It's important to put that into context. Firstly, where this really kicks in is for out and out catastrophically injured people. I'm talking tetraplegic, paraplegic, brain injury, spinal cord injury, amputee type claims. Yes in theory this could apply to any injury claim but this is where headline figure type figures are generated. Would you see that type of claimant go short? Secondly the discount rate was previously set for around 16 years at a figure which meant claimants were massively out of pocket and essentially having to 'borrow' from other aspects of their claim to make up shortfall. It's funny how Insurers weren't bleating half as much when they've had it so good for 16 years!!!

Adaptations are recoverable where it's shown they improve the position. Say for example an amputee won't get use out of a £75k hand then it's not recoverable. But if they do why shouldn't they get the best tech they can?
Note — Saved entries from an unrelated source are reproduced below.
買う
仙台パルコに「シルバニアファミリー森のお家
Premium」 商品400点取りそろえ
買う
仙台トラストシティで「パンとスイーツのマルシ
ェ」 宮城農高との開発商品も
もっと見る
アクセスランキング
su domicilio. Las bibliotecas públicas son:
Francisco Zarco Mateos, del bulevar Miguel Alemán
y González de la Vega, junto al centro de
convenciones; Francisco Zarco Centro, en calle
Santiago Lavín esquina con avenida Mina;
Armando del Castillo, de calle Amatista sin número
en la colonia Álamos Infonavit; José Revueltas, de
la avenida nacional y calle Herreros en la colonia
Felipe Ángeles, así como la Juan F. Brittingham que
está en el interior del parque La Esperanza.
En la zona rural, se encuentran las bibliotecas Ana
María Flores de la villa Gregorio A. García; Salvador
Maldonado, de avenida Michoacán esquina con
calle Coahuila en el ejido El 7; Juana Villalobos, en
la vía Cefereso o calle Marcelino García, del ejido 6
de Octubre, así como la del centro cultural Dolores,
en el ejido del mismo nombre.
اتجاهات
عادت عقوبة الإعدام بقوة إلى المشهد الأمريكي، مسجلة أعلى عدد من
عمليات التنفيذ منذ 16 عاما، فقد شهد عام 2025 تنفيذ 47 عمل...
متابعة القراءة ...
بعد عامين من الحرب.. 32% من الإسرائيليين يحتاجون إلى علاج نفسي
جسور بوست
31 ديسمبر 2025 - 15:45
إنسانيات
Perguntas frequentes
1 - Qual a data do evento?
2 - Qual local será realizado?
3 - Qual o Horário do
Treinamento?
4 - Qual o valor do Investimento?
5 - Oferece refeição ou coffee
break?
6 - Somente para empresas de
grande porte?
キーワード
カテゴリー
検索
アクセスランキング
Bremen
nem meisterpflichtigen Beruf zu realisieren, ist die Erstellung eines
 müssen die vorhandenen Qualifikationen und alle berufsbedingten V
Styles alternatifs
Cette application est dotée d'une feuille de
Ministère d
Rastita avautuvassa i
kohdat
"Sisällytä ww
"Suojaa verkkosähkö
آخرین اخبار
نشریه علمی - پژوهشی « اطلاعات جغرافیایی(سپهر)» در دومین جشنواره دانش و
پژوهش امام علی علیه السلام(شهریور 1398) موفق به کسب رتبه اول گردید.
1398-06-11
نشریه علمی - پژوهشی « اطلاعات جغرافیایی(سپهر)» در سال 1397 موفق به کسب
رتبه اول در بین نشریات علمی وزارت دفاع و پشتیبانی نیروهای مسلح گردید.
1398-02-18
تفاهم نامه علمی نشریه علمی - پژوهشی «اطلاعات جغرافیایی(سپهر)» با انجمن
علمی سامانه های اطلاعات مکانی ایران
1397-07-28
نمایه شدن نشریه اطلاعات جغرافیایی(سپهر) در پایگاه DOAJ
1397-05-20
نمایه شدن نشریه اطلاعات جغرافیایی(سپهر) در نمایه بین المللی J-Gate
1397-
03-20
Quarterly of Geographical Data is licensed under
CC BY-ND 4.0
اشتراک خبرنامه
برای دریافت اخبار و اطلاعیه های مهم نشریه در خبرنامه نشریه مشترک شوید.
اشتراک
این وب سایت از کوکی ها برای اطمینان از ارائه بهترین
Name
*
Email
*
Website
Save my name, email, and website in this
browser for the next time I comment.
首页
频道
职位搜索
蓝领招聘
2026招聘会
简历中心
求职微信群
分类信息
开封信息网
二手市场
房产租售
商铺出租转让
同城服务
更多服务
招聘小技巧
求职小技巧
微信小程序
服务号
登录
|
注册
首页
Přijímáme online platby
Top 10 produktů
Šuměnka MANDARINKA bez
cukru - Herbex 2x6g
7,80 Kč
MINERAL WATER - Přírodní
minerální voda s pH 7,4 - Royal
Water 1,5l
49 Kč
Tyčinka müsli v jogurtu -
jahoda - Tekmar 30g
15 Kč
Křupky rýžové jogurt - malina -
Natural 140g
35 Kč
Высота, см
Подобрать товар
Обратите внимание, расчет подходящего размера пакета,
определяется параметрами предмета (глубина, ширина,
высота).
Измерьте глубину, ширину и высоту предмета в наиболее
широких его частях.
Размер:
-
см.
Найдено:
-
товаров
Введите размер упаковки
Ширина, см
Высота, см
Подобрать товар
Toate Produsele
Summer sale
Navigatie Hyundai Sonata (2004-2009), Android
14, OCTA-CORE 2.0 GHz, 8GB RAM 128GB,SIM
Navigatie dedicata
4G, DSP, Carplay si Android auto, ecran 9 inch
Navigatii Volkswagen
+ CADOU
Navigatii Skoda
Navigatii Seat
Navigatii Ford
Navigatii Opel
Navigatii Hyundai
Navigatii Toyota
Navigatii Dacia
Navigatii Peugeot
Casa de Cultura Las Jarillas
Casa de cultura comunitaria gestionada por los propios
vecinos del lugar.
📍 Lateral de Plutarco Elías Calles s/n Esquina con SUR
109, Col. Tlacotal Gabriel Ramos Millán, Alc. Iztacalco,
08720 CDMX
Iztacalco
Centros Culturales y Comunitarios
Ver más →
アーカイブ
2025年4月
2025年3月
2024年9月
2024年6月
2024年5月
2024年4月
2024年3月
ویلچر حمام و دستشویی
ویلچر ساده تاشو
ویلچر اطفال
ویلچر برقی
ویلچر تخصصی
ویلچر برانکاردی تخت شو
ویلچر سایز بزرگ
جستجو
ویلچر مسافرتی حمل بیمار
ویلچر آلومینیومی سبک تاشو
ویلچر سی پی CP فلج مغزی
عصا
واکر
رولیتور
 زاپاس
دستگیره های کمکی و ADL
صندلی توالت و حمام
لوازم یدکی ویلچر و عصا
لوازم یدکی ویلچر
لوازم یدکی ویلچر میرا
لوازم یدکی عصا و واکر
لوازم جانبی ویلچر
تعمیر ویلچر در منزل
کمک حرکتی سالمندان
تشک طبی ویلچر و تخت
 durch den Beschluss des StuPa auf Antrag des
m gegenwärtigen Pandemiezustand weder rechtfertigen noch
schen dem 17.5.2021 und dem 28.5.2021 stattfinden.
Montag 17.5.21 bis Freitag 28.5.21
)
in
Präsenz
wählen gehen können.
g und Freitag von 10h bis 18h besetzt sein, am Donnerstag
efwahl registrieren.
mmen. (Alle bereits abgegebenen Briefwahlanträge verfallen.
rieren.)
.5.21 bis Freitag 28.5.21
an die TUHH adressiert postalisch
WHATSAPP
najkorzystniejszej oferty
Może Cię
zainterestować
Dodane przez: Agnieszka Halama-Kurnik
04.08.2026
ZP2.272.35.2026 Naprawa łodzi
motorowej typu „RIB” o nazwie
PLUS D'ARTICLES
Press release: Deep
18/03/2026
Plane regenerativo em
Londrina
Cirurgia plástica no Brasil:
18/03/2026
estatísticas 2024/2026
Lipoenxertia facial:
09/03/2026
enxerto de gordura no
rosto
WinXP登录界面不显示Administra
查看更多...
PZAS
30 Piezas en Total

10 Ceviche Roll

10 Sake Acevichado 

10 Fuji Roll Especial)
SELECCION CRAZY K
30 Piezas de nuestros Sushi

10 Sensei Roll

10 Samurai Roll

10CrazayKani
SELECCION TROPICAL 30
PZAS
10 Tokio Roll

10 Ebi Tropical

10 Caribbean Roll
It's still not as good as the original but that doesn't mean they should have to put up with the cheapest just to keep an Insurers balance sheet looking healthy.

Again to try and put into context figures for a catastrophic claims often the damages for the pain, suffering and loss of amenity component is often one of the smaller heads of loss. We are talking maybe £300-£320k max. I don't know anybody who would take that money in exchange for the injuries you have to have to get that sort of award. The range of damages are set by senior judges and applied by the Courts so this is not either side of the fence 'getting their way'. Where this become dangerous is politicians interfering in an independent process and it's often under very heavy influence and lobbying from the Association of British Insurers. Let's be clear, the ABI wants its members to pay out less but where does that leave a claimant? Yup reliant on the State that can't actually provide in the first place!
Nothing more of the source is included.